HAWTHORNE, N.Y. (AP) -- Acorda Therapeutics Inc. said Thursday that its profit climbed in the fourth quarter on higher sales of its multiple sclerosis drug Ampyra and reduced spending.

The company also said it reached a deal to buy Neuronex Inc., a privately-held company that is developing a nasal spray version of the drug Valium as a treatment for epilepsy.

The news helped lift the stock, which added 65 cents, or 2.5 percent, to $27.13 in afternoon trading.

For the three months ended Dec. 31, Acorda said its profit increased to $12.7 million, or 32 cents per share, from $3.7 million, or 9 cents per share, in the fourth quarter of 2010.

Revenue rose 9 percent, to $72.6 million from $66.8 million the prior year, on greater sales of Ampyra. The drug is sold outside of the U.S. by Biogen Idec Inc. under the name Fampyra.

Analysts expected Acorda to report a profit of 19 cents per share and $69.3 million in revenue, according to estimates compiled by FactSet.

The company said sales of Ampyra rose 9 percent to $57.2 million. Biogen is selling Fampyra in Germany, the United Kingdom, Denmark, Norway, Iceland, and Australia, and it expects to launch it in most of the other European Union countries in 2012, Acorda said.

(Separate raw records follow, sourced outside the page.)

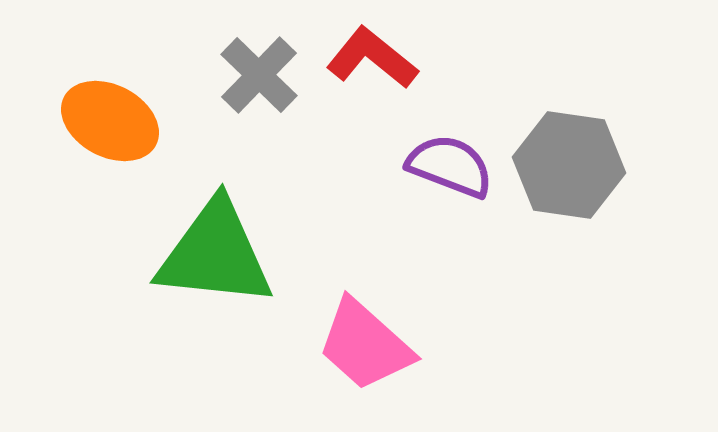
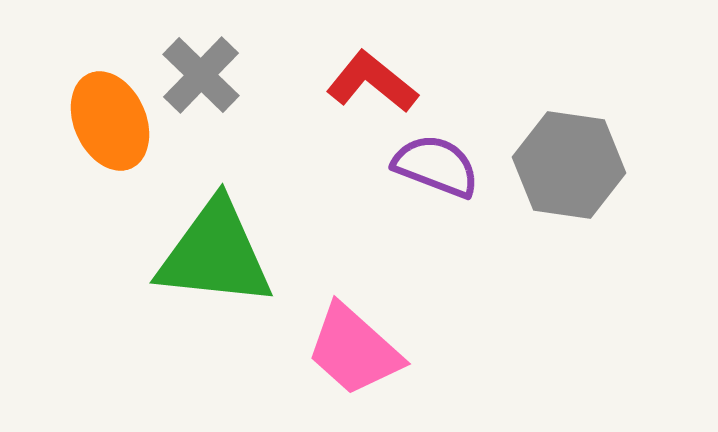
red L-shape: moved 24 px down
gray cross: moved 58 px left
orange ellipse: rotated 38 degrees clockwise
purple semicircle: moved 14 px left
pink trapezoid: moved 11 px left, 5 px down
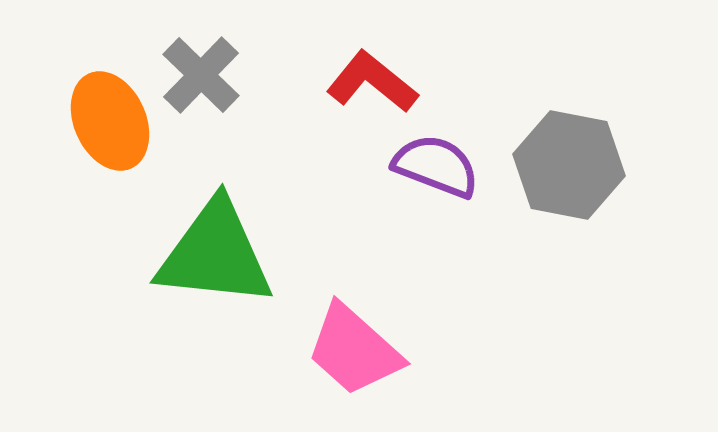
gray hexagon: rotated 3 degrees clockwise
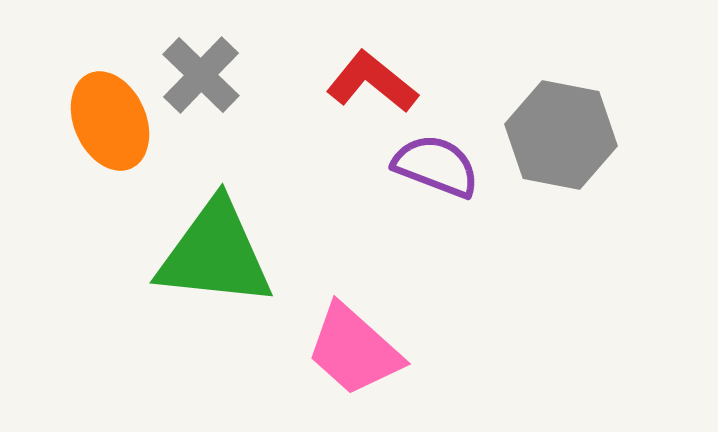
gray hexagon: moved 8 px left, 30 px up
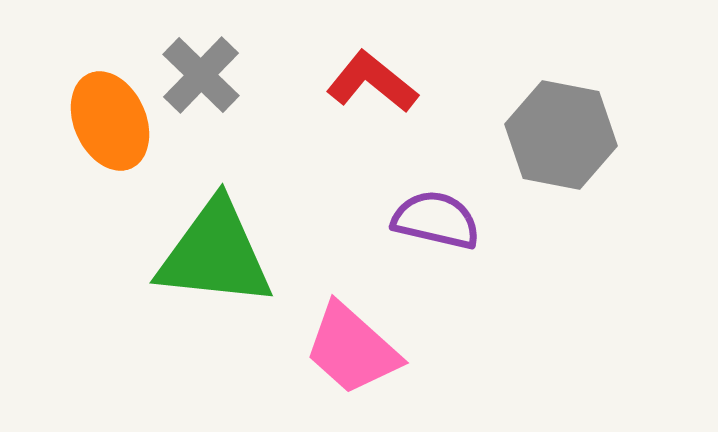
purple semicircle: moved 54 px down; rotated 8 degrees counterclockwise
pink trapezoid: moved 2 px left, 1 px up
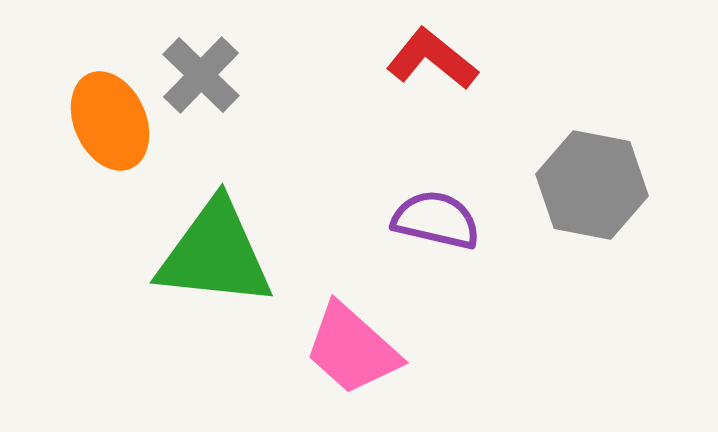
red L-shape: moved 60 px right, 23 px up
gray hexagon: moved 31 px right, 50 px down
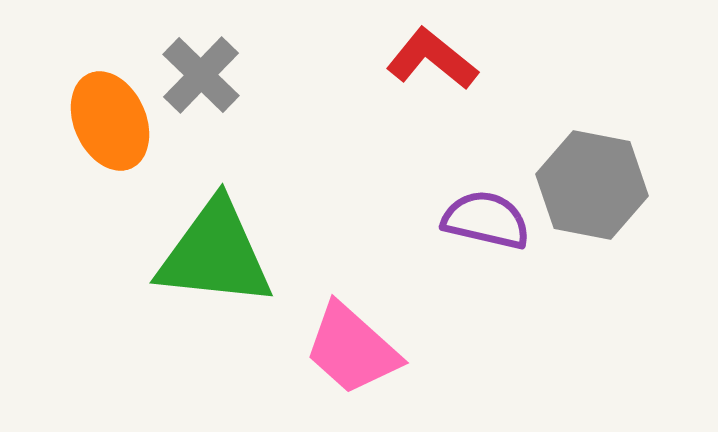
purple semicircle: moved 50 px right
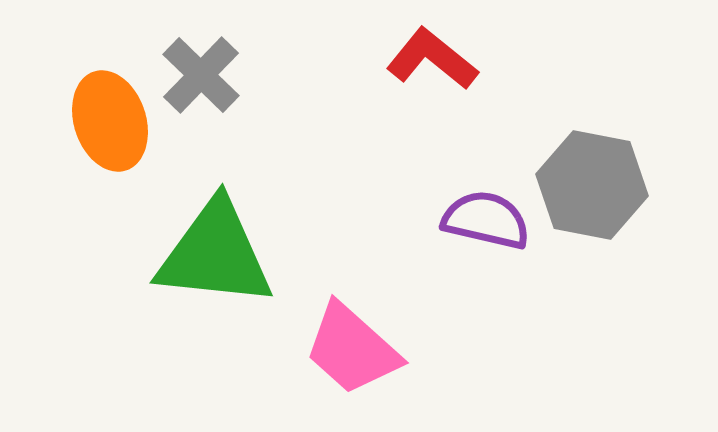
orange ellipse: rotated 6 degrees clockwise
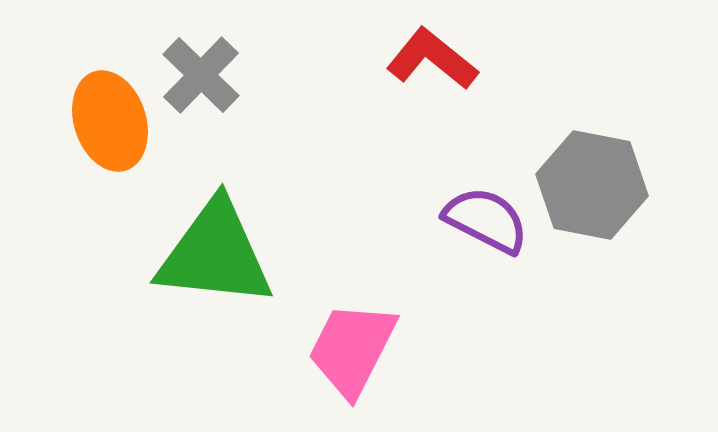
purple semicircle: rotated 14 degrees clockwise
pink trapezoid: rotated 75 degrees clockwise
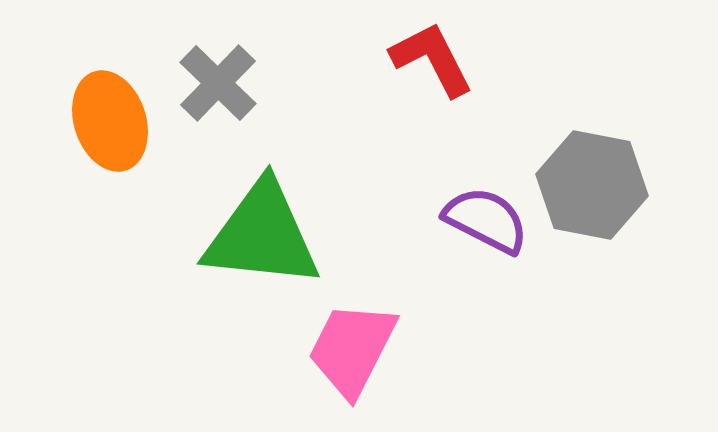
red L-shape: rotated 24 degrees clockwise
gray cross: moved 17 px right, 8 px down
green triangle: moved 47 px right, 19 px up
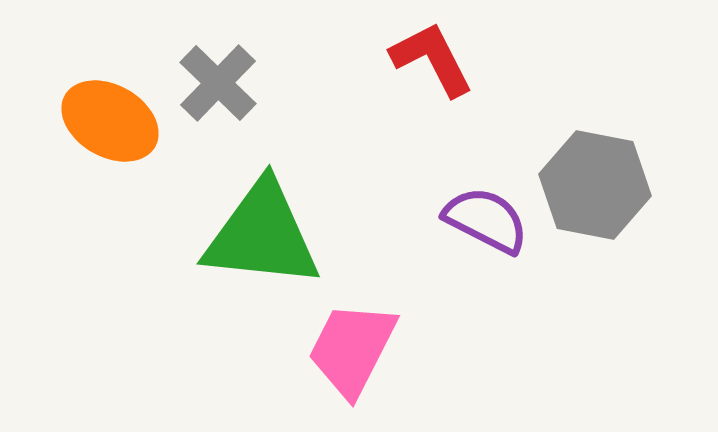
orange ellipse: rotated 42 degrees counterclockwise
gray hexagon: moved 3 px right
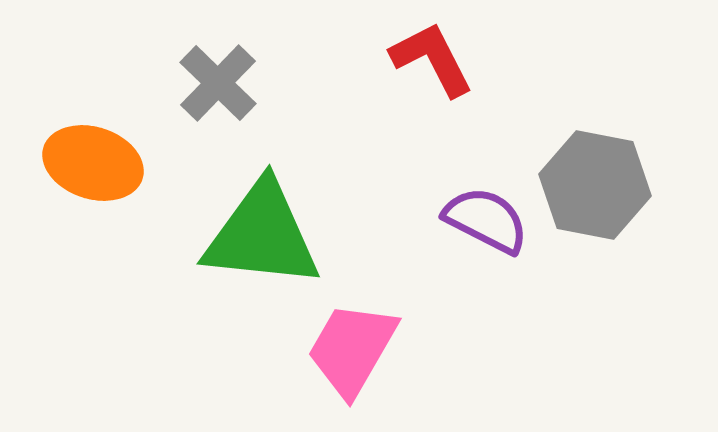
orange ellipse: moved 17 px left, 42 px down; rotated 12 degrees counterclockwise
pink trapezoid: rotated 3 degrees clockwise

Revenue from its spasticity drug Zanaflex dipped 2 percent to $11.8 million.

Acorda said its total spending fell 5 percent on lower selling, general and administrative costs.

In its deal to buy Neuronex, Acorda agreed to pay $2 million upfront and another $500,000 to cover research funding for Neuronex's diazepam nasal spray. After a meeting with the Food and Drug Administration, Acorda will have an option to pay another $6.8 million to Neuronex and complete the acquisition.

Acorda would also pay the Morrisville, N.C., company $1 million after it files for approval of the spray, and Neuronex could get another $25 million if the drug is approved in the U.S. and Europe. Neuronex would also get milestone payments and royalties based on sales.

Diazepam is the active ingredient in Valium. Neuronex's drug has not yet been tested on humans.

For all of 2011, Acorda reported a profit of $30.6 million, or 76 cents per share. In 2010, it lost $11.8 million, or 31 cents per share. Its revenue increased 53 percent, to $292.2 million from $191 million, as Ampyra sales totaled $210.5 million.

The company said it expects $255 million to $275 million in Ampyra sales in 2011 and at least $25 million in revenue from Zanaflex sales and sales of Ampyra outside the U.S.

Analysts expect Acorda to report $297.4 million in total revenue, on average.